Meist sind es dann sehr kleine oder kleine, eher unabhängige Hersteller, die sich an solche Experimente wagen, weil sie ihren Beruf aus Liebe ausüben und wirklich viel versuchen, um ein gutes Bike besser zu machen, auch mit dem Risiko, dass man halt manchmal Zeit und Geld investiert, "nur" um zu erfahren, was nicht gut ist - aber genau das macht die "Tüftler" besser: Auch unübliche Wege gehen, testen und Erfahrung daraus mitnehmen und in Zukunft darauf aufbauen.
Im Artikel steht: "Insbesondere im steilen Abschnitt waren die getretenen Watt bei gleichem Puls höher. Unabhängig ob die Fahrt mit der langen Kettenstrebe die erste oder die zweite Fahrt am selben Tag war."

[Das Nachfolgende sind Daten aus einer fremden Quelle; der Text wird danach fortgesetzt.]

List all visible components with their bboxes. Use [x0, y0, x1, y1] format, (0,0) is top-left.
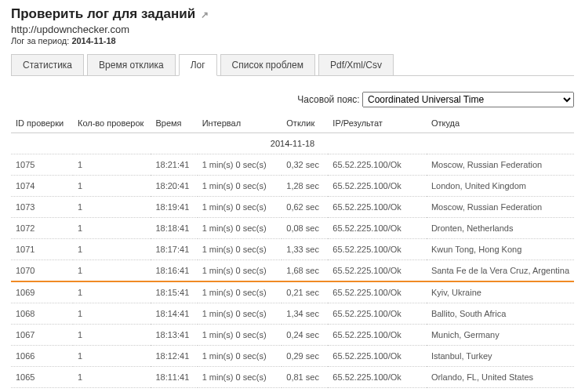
cell-interval: 1 min(s) 0 sec(s) — [198, 176, 282, 197]
cell-interval: 1 min(s) 0 sec(s) — [198, 325, 282, 346]
col-checks: Кол-во проверок — [73, 114, 151, 133]
table-row: 1072118:18:411 min(s) 0 sec(s)0,08 sec65… — [11, 218, 574, 239]
header-url: http://updownchecker.com — [11, 24, 574, 35]
cell-checks: 1 — [73, 239, 151, 260]
page-title: Проверить лог для заданий ↗ — [11, 6, 574, 22]
table-row: 1074118:20:411 min(s) 0 sec(s)1,28 sec65… — [11, 176, 574, 197]
col-from: Откуда — [427, 114, 574, 133]
date-separator-row: 2014-11-18 — [11, 133, 574, 154]
cell-id: 1065 — [11, 367, 73, 388]
tab-1[interactable]: Время отклика — [87, 54, 176, 76]
cell-time: 18:21:41 — [151, 154, 197, 176]
cell-checks: 1 — [73, 367, 151, 388]
col-id: ID проверки — [11, 114, 73, 133]
cell-response: 1,68 sec — [282, 260, 328, 282]
tab-2[interactable]: Лог — [179, 54, 217, 76]
cell-checks: 1 — [73, 303, 151, 325]
cell-id: 1070 — [11, 260, 73, 282]
cell-from: Kyiv, Ukraine — [427, 281, 574, 303]
table-row: 1071118:17:411 min(s) 0 sec(s)1,33 sec65… — [11, 239, 574, 260]
cell-interval: 1 min(s) 0 sec(s) — [198, 218, 282, 239]
cell-response: 1,33 sec — [282, 239, 328, 260]
cell-id: 1067 — [11, 325, 73, 346]
cell-response: 0,21 sec — [282, 281, 328, 303]
tab-bar: СтатистикаВремя откликаЛогСписок проблем… — [11, 53, 574, 76]
cell-time: 18:15:41 — [151, 281, 197, 303]
cell-time: 18:13:41 — [151, 325, 197, 346]
cell-ip: 65.52.225.100/Ok — [328, 176, 427, 197]
cell-from: London, United Kingdom — [427, 176, 574, 197]
timezone-select[interactable]: Coordinated Universal Time — [362, 92, 574, 107]
cell-ip: 65.52.225.100/Ok — [328, 367, 427, 388]
external-link-icon: ↗ — [201, 9, 209, 20]
cell-response: 0,24 sec — [282, 325, 328, 346]
cell-id: 1068 — [11, 303, 73, 325]
cell-id: 1074 — [11, 176, 73, 197]
cell-response: 1,34 sec — [282, 303, 328, 325]
cell-response: 0,81 sec — [282, 367, 328, 388]
tab-4[interactable]: Pdf/Xml/Csv — [318, 54, 394, 76]
timezone-row: Часовой пояс: Coordinated Universal Time — [11, 92, 574, 107]
cell-id: 1069 — [11, 281, 73, 303]
cell-id: 1072 — [11, 218, 73, 239]
cell-checks: 1 — [73, 325, 151, 346]
cell-time: 18:14:41 — [151, 303, 197, 325]
table-row: 1075118:21:411 min(s) 0 sec(s)0,32 sec65… — [11, 154, 574, 176]
cell-checks: 1 — [73, 218, 151, 239]
cell-from: Moscow, Russian Federation — [427, 197, 574, 218]
cell-interval: 1 min(s) 0 sec(s) — [198, 303, 282, 325]
cell-ip: 65.52.225.100/Ok — [328, 218, 427, 239]
cell-time: 18:19:41 — [151, 197, 197, 218]
table-row: 1070118:16:411 min(s) 0 sec(s)1,68 sec65… — [11, 260, 574, 282]
cell-from: Moscow, Russian Federation — [427, 154, 574, 176]
timezone-label: Часовой пояс: — [297, 94, 359, 105]
cell-time: 18:17:41 — [151, 239, 197, 260]
cell-interval: 1 min(s) 0 sec(s) — [198, 154, 282, 176]
cell-checks: 1 — [73, 260, 151, 282]
cell-interval: 1 min(s) 0 sec(s) — [198, 239, 282, 260]
table-row: 1066118:12:411 min(s) 0 sec(s)0,29 sec65… — [11, 346, 574, 367]
cell-checks: 1 — [73, 346, 151, 367]
cell-interval: 1 min(s) 0 sec(s) — [198, 260, 282, 282]
cell-ip: 65.52.225.100/Ok — [328, 281, 427, 303]
cell-time: 18:12:41 — [151, 346, 197, 367]
cell-from: Kwun Tong, Hong Kong — [427, 239, 574, 260]
cell-response: 0,62 sec — [282, 197, 328, 218]
cell-ip: 65.52.225.100/Ok — [328, 325, 427, 346]
col-ip: IP/Результат — [328, 114, 427, 133]
cell-checks: 1 — [73, 197, 151, 218]
cell-interval: 1 min(s) 0 sec(s) — [198, 197, 282, 218]
cell-ip: 65.52.225.100/Ok — [328, 197, 427, 218]
cell-ip: 65.52.225.100/Ok — [328, 239, 427, 260]
log-table: ID проверки Кол-во проверок Время Интерв… — [11, 114, 574, 388]
cell-time: 18:18:41 — [151, 218, 197, 239]
cell-checks: 1 — [73, 154, 151, 176]
cell-from: Dronten, Netherlands — [427, 218, 574, 239]
cell-ip: 65.52.225.100/Ok — [328, 260, 427, 282]
table-row: 1073118:19:411 min(s) 0 sec(s)0,62 sec65… — [11, 197, 574, 218]
cell-from: Santa Fe de la Vera Cruz, Argentina — [427, 260, 574, 282]
cell-from: Istanbul, Turkey — [427, 346, 574, 367]
tab-3[interactable]: Список проблем — [220, 54, 315, 76]
table-row: 1069118:15:411 min(s) 0 sec(s)0,21 sec65… — [11, 281, 574, 303]
table-row: 1068118:14:411 min(s) 0 sec(s)1,34 sec65… — [11, 303, 574, 325]
col-time: Время — [151, 114, 197, 133]
cell-interval: 1 min(s) 0 sec(s) — [198, 281, 282, 303]
cell-checks: 1 — [73, 281, 151, 303]
cell-time: 18:11:41 — [151, 367, 197, 388]
cell-ip: 65.52.225.100/Ok — [328, 303, 427, 325]
cell-interval: 1 min(s) 0 sec(s) — [198, 346, 282, 367]
col-response: Отклик — [282, 114, 328, 133]
tab-0[interactable]: Статистика — [11, 54, 84, 76]
cell-ip: 65.52.225.100/Ok — [328, 346, 427, 367]
cell-time: 18:16:41 — [151, 260, 197, 282]
header-period: Лог за период: 2014-11-18 — [11, 36, 574, 45]
cell-interval: 1 min(s) 0 sec(s) — [198, 367, 282, 388]
cell-ip: 65.52.225.100/Ok — [328, 154, 427, 176]
cell-id: 1073 — [11, 197, 73, 218]
cell-from: Orlando, FL, United States — [427, 367, 574, 388]
cell-response: 0,32 sec — [282, 154, 328, 176]
cell-from: Munich, Germany — [427, 325, 574, 346]
cell-response: 0,29 sec — [282, 346, 328, 367]
cell-id: 1066 — [11, 346, 73, 367]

Das zeigt für mich klar, dass es wirklich um die Gewichtsverlagerung auf dem Bike geht, um bei der steilen Steigung das Vorderrad am Boden halten zu können. Bei kurzer Kettenstrebe ist der Körperschwerpunkt ohne Gewichtsverlagerung relativ zum Bike schneller über der Hinterradachse als bei langer Kettenstrebe. Also muss man sich bei der kurzen Strebe nach vorne beugen, wenn man mit der langen Strebe noch enspannt und aufrechter treten kann. Mit der aufrechten Sitzposition ist die Atmung besser und es braucht weniger Arm - und Rumpfmuskulatur.
Erwartungshaltung spielt bei gemessener Herzfrequenz und gemessener Leistung wohl kaum eine Rolle. Dass man allenfalls grössere Kräfte mobilisiert durch die Erwartungshaltung, das kann ich nachvollziehen, aber das geht meiner Meinung nach dann auch mit höherer Herzfrequenz einher.
Je höher der Fahrerschwerpunkt (grosser Fahrer), desto eher wird sich eine Verlängerung der Kettenstrebe positiv bemerkbar machen, weil der höhere Schwerpunkt schneller hinter die Hinterradachse "kippt" bei steilen Auffahrten als der tiefe Körperschwerpunkt. Ich denke auch, dass es für jede Konfiguration eine kritische Steigung gibt, ab welcher der Schwerpunkt verlagert werden muss, um die Linie halten zu können - ab dieser Steigung wird dann die längere Kettenstrebe effizienter sein.